◆ Given data
━━━
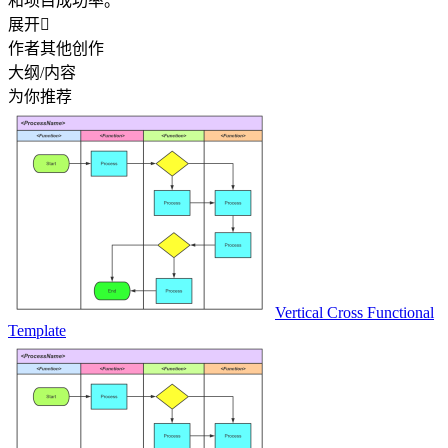
和项目成功率。
展开

作者其他创作
大纲/内容
为你推荐
Vertical Cross Functional
Template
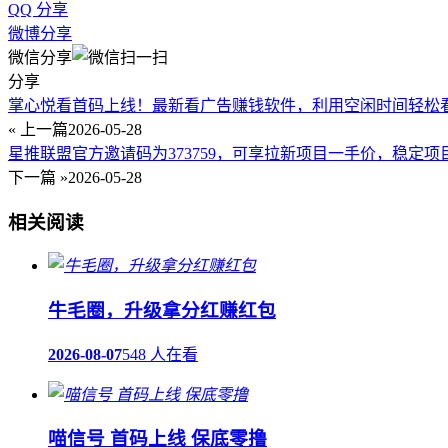
QQ 分享
微博分享
微信分享
分享
掌心悦看首码上线！最新看广告赚钱软件，利用空闲时间轻松
« 上一篇
2026-05-28
星推联盟官方邀请码为373759，可享拉新项目一手价，稳定项
下一篇 »
2026-05-28
相关阅读
牛毛圈，升级拿分红赚红包
2026-08-07
548 人在看
喵信号 首码上线 保底零撸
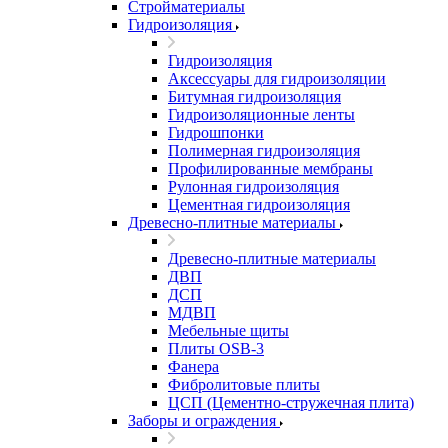
Стройматериалы
Гидроизоляция
Гидроизоляция
Аксессуары для гидроизоляции
Битумная гидроизоляция
Гидроизоляционные ленты
Гидрошпонки
Полимерная гидроизоляция
Профилированные мембраны
Рулонная гидроизоляция
Цементная гидроизоляция
Древесно-плитные материалы
Древесно-плитные материалы
ДВП
ДСП
МДВП
Мебельные щиты
Плиты OSB-3
Фанера
Фибролитовые плиты
ЦСП (Цементно-стружечная плита)
Заборы и ограждения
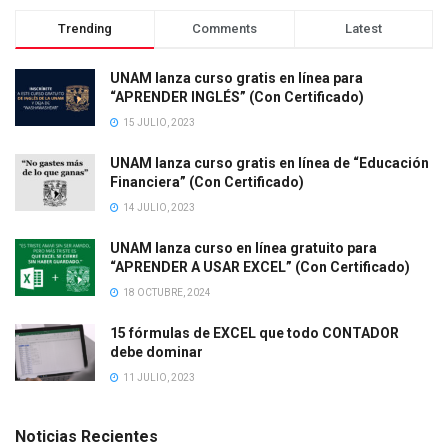
Trending
Comments
Latest
UNAM lanza curso gratis en línea para
“APRENDER INGLÉS” (Con Certificado)
15 JULIO, 2023
UNAM lanza curso gratis en línea de “Educación
Financiera” (Con Certificado)
14 JULIO, 2023
UNAM lanza curso en línea gratuito para
“APRENDER A USAR EXCEL” (Con Certificado)
18 OCTUBRE, 2024
15 fórmulas de EXCEL que todo CONTADOR
debe dominar
11 JULIO, 2023
Noticias Recientes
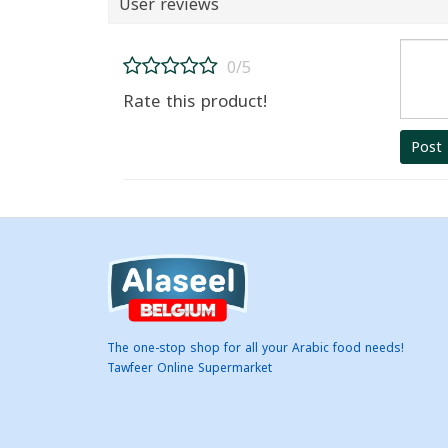
User reviews
0/5
Rate this product!
Post
The one-stop shop for all your Arabic food needs!
Tawfeer Online Supermarket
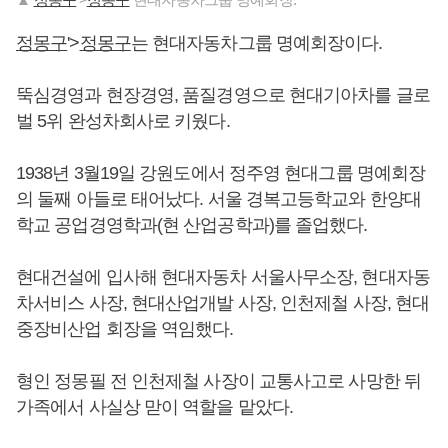
정몽구
'>
정몽구
는 현대자동차그룹 명예회장이다.
뚝심경영과 현장경영, 품질경영으로 현대기아차를 글로
벌 5위 완성차회사로 키웠다.
1938년 3월19일 강원도에서 정주영 현대그룹 명예회장
의 둘째 아들로 태어났다. 서울 경복고등학교와 한양대
학교 공업경영학과(현 산업공학과)를 졸업했다.
현대건설에 입사해 현대자동차 서울사무소장, 현대자동
차서비스 사장, 현대산업개발 사장, 인천제철 사장, 현대
중장비산업 회장을 역임했다.
형인 정몽필 전 인천제철 사장이 교통사고로 사망한 뒤
가족에서 사실상 맏이 역할을 맡았다.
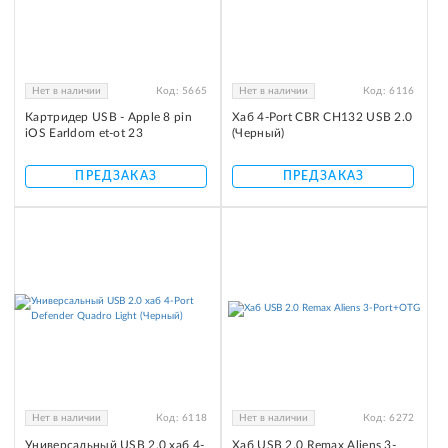
Нет в наличии
Код:
5665
Нет в наличии
Код:
6116
Картридер USB - Apple 8 pin
Хаб 4-Port CBR CH132 USB 2.0
iOS Earldom et-ot 23
(Черный)
ПРЕДЗАКАЗ
ПРЕДЗАКАЗ
Нет в наличии
Код:
6118
Нет в наличии
Код:
6272
Универсальный USB 2.0 хаб 4-
Хаб USB 2.0 Remax Aliens 3-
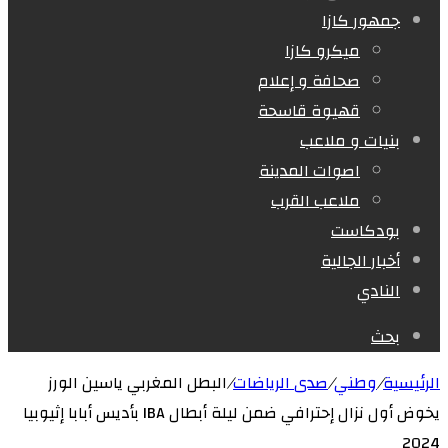
جمهور كازا
ميكرو كازا
صحافة و إعلام
قهيوة قاسحة
بنيات و ملاعب
اصوات المدينة
ملاعب القرب
بودكاست
أخبار الجالية
النادي
بحث
الرئيسية
/
وطني
/
صدى الرياضات
/
البطل المغربي ياسين الورز
يخوض أول نزال إحترافي ضمن ليلة أبطال IBA بأديس أبابا إثيوبيا
2024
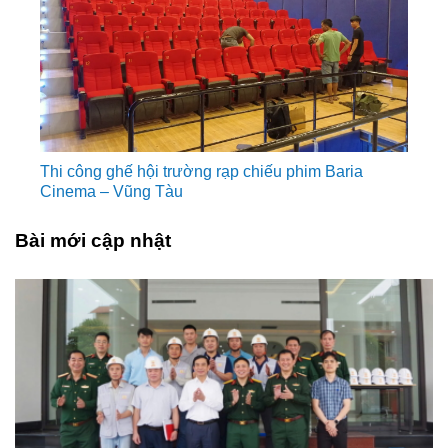
Thi công ghế hội trường rạp chiếu phim Baria
Cinema – Vũng Tàu
Bài mới cập nhật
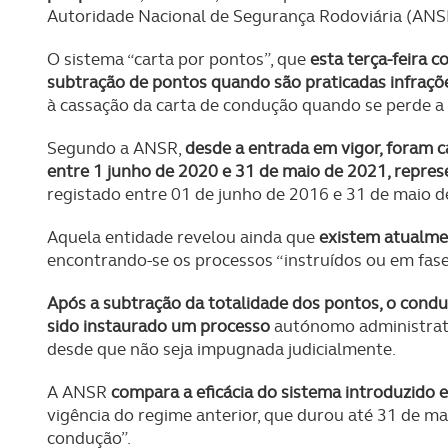
Autoridade Nacional de Segurança Rodoviária (ANS
O sistema “carta por pontos”, que
esta terça-feira c
subtração de pontos quando são praticadas infraçõe
à cassação da carta de condução quando se perde a 
Segundo a ANSR,
desde a entrada em vigor, foram c
entre 1 junho de 2020 e 31 de maio de 2021, rep
registado entre 01 de junho de 2016 e 31 de maio d
Aquela entidade revelou ainda que
existem atualme
encontrando-se os processos “instruídos ou em fase
Após a subtração da totalidade dos pontos, o condut
sido instaurado um processo
autónomo administrativ
desde que não seja impugnada judicialmente.
A ANSR
compara a eficácia do sistema introduzido
vigência do regime anterior, que durou até 31 de ma
condução”.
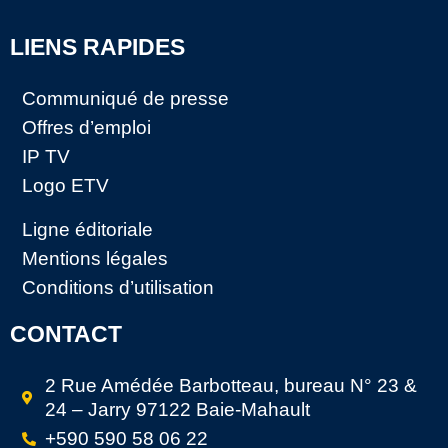
LIENS RAPIDES
Communiqué de presse
Offres d’emploi
IP TV
Logo ETV
Ligne éditoriale
Mentions légales
Conditions d’utilisation
CONTACT
2 Rue Amédée Barbotteau, bureau N° 23 &
24 – Jarry 97122 Baie-Mahault
+590 590 58 06 22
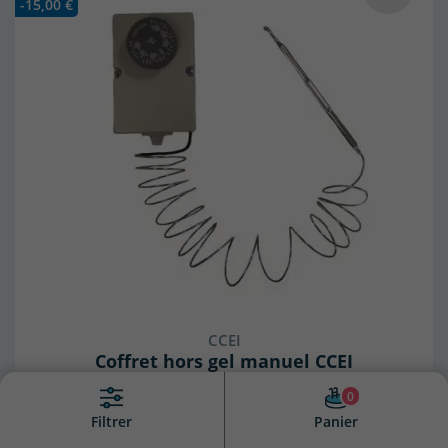
-15,00 €
(2 avis)
CCEI
Coffret hors gel manuel CCEI
En stock
0
Panier
Filtrer
20,90 €
35,90 €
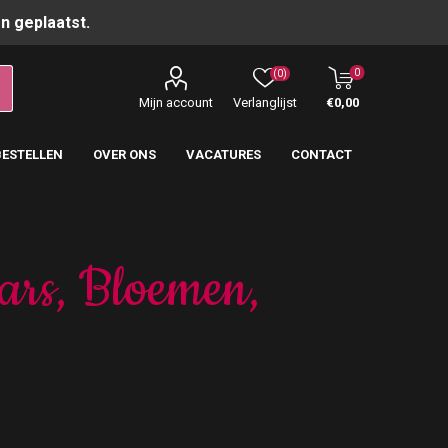
n geplaatst.
0
(0)
Mijn account
Verlanglijst
€0,00
BESTELLEN
OVER ONS
VACATURES
CONTACT
ars, Bloemen,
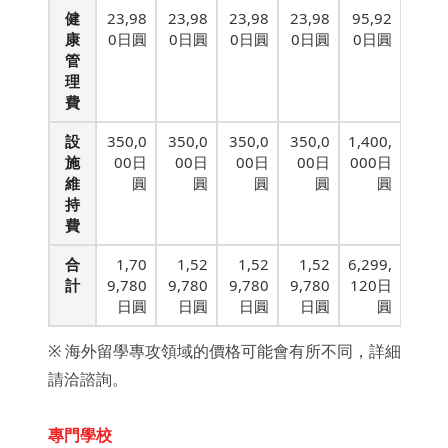
健
23,98
23,98
23,98
23,98
95,92
康
0日圓
0日圓
0日圓
0日圓
0日圓
管
理
費
設
350,0
350,0
350,0
350,0
1,400,
施
00日
00日
00日
00日
000日
維
圓
圓
圓
圓
圓
持
費
合
1,70
1,52
1,52
1,52
6,299,
計
9,780
9,780
9,780
9,780
120日
日圓
日圓
日圓
日圓
圓
※ 海外留學專攻領域的價格可能會有所不同，詳細
請洽諮詢。
專門學校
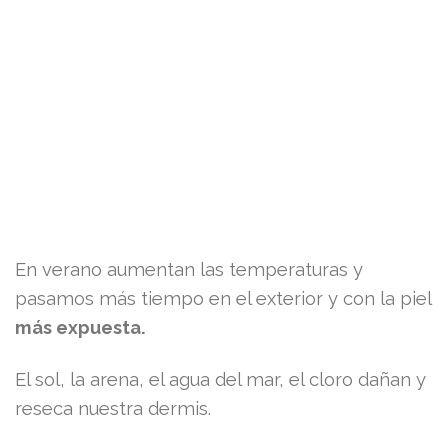
En verano aumentan las temperaturas y
pasamos más tiempo en el exterior y con la piel
más expuesta.
El sol, la arena, el agua del mar, el cloro dañan y
reseca nuestra dermis.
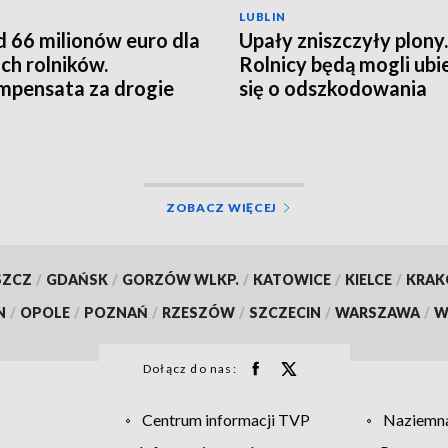
LUBLIN
 66 milionów euro dla
Upały zniszczyły plony.
ich rolników.
Rolnicy będą mogli ubi
pensata za drogie
się o odszkodowania
zy
ZOBACZ WIĘCEJ
SZCZ
/
GDAŃSK
/
GORZÓW WLKP.
/
KATOWICE
/
KIELCE
/
KRA
N
/
OPOLE
/
POZNAŃ
/
RZESZÓW
/
SZCZECIN
/
WARSZAWA
/
W
Dołącz do nas:
Centrum informacji TVP
Naziemna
━━━
◆ Exercise directions
With the pictures removed, please retype each record exactly.

◆ Exercise solution
和项目成功率。
展开

作者其他创作
大纲/内容
为你推荐
Vertical Cross Functional
Template
QQ 分享
微博分享
微信分享
分享
掌心悦看首码上线！最新看广告赚钱软件，利用空闲时间轻松
« 上一篇
2026-05-28
星推联盟官方邀请码为373759，可享拉新项目一手价，稳定项
下一篇 »
2026-05-28
相关阅读
牛毛圈，升级拿分红赚红包
2026-08-07
548 人在看
喵信号 首码上线 保底零撸
Стройматериалы
Гидроизоляция
Гидроизоляция
Аксессуары для гидроизоляции
Битумная гидроизоляция
Гидроизоляционные ленты
Гидрошпонки
Полимерная гидроизоляция
Профилированные мембраны
Рулонная гидроизоляция
Цементная гидроизоляция
Древесно-плитные материалы
Древесно-плитные материалы
ДВП
ДСП
МДВП
Мебельные щиты
Плиты OSB-3
Фанера
Фибролитовые плиты
ЦСП (Цементно-стружечная плита)
Заборы и ограждения
Trending
Comments
Latest
UNAM lanza curso gratis en línea para
“APRENDER INGLÉS” (Con Certificado)
15 JULIO, 2023
UNAM lanza curso gratis en línea de “Educación
Financiera” (Con Certificado)
14 JULIO, 2023
UNAM lanza curso en línea gratuito para
“APRENDER A USAR EXCEL” (Con Certificado)
18 OCTUBRE, 2024
15 fórmulas de EXCEL que todo CONTADOR
debe dominar
11 JULIO, 2023
Noticias Recientes
User reviews
0/5
Rate this product!
Post
The one-stop shop for all your Arabic food needs!
Tawfeer Online Supermarket
정몽구
'>
정몽구
는 현대자동차그룹 명예회장이다.
뚝심경영과 현장경영, 품질경영으로 현대기아차를 글로
벌 5위 완성차회사로 키웠다.
1938년 3월19일 강원도에서 정주영 현대그룹 명예회장
의 둘째 아들로 태어났다. 서울 경복고등학교와 한양대
학교 공업경영학과(현 산업공학과)를 졸업했다.
현대건설에 입사해 현대자동차 서울사무소장, 현대자동
차서비스 사장, 현대산업개발 사장, 인천제철 사장, 현대
중장비산업 회장을 역임했다.
형인 정몽필 전 인천제철 사장이 교통사고로 사망한 뒤
가족에서 사실상 맏이 역할을 맡았다.
Нет в наличии
Код:
5665
Нет в наличии
Код:
6116
Картридер USB - Apple 8 pin
Хаб 4-Port CBR CH132 USB 2.0
iOS Earldom et-ot 23
(Черный)
ПРЕДЗАКАЗ
ПРЕДЗАКАЗ
Нет в наличии
Код:
6118
Нет в наличии
Код:
6272
Универсальный USB 2.0 хаб 4-
Хаб USB 2.0 Remax Aliens 3-
جمهور كازا
ميكرو كازا
صحافة و إعلام
قهيوة قاسحة
بنيات و ملاعب
اصوات المدينة
ملاعب القرب
بودكاست
أخبار الجالية
النادي
بحث
الرئيسية
/
وطني
/
صدى الرياضات
/
البطل المغربي ياسين الورز
يخوض أول نزال إحترافي ضمن ليلة أبطال IBA بأديس أبابا إثيوبيا
2024
Thi công ghế hội trường rạp chiếu phim Baria
Cinema – Vũng Tàu
Bài mới cập nhật
Autoridade Nacional de Segurança Rodoviária (ANS
O sistema “carta por pontos”, que
esta terça-feira c
subtração de pontos quando são praticadas infraçõe
à cassação da carta de condução quando se perde a 
Segundo a ANSR,
desde a entrada em vigor, foram c
entre 1 junho de 2020 e 31 de maio de 2021, rep
registado entre 01 de junho de 2016 e 31 de maio d
Aquela entidade revelou ainda que
existem atualme
encontrando-se os processos “instruídos ou em fase
Após a subtração da totalidade dos pontos, o condut
sido instaurado um processo
autónomo administrativ
desde que não seja impugnada judicialmente.
A ANSR
compara a eficácia do sistema introduzido
vigência do regime anterior, que durou até 31 de ma
condução”.
LIENS RAPIDES
Communiqué de presse
Offres d’emploi
IP TV
Logo ETV
Ligne éditoriale
Mentions légales
Conditions d’utilisation
CONTACT
2 Rue Amédée Barbotteau, bureau N° 23 &
24 – Jarry 97122 Baie-Mahault
+590 590 58 06 22
-15,00 €
(2 avis)
CCEI
Coffret hors gel manuel CCEI
En stock
0
Panier
Filtrer
20,90 €
35,90 €
n geplaatst.
0
(0)
Mijn account
Verlanglijst
€0,00
BESTELLEN
OVER ONS
VACATURES
CONTACT
ars, Bloemen,
健
23,98
23,98
23,98
23,98
95,92
康
0日圓
0日圓
0日圓
0日圓
0日圓
管
理
費
設
350,0
350,0
350,0
350,0
1,400,
施
00日
00日
00日
00日
000日
維
圓
圓
圓
圓
圓
持
費
合
1,70
1,52
1,52
1,52
6,299,
計
9,780
9,780
9,780
9,780
120日
日圓
日圓
日圓
日圓
圓
※ 海外留學專攻領域的價格可能會有所不同，詳細
請洽諮詢。
專門學校
En verano aumentan las temperaturas y
pasamos más tiempo en el exterior y con la piel
más expuesta.
El sol, la arena, el agua del mar, el cloro dañan y
reseca nuestra dermis.
LUBLIN
 66 milionów euro dla
Upały zniszczyły plony.
ich rolników.
Rolnicy będą mogli ubi
pensata za drogie
się o odszkodowania
zy
ZOBACZ WIĘCEJ
SZCZ
/
GDAŃSK
/
GORZÓW WLKP.
/
KATOWICE
/
KIELCE
/
KRA
N
/
OPOLE
/
POZNAŃ
/
RZESZÓW
/
SZCZECIN
/
WARSZAWA
/
W
Dołącz do nas:
Centrum informacji TVP
Naziemna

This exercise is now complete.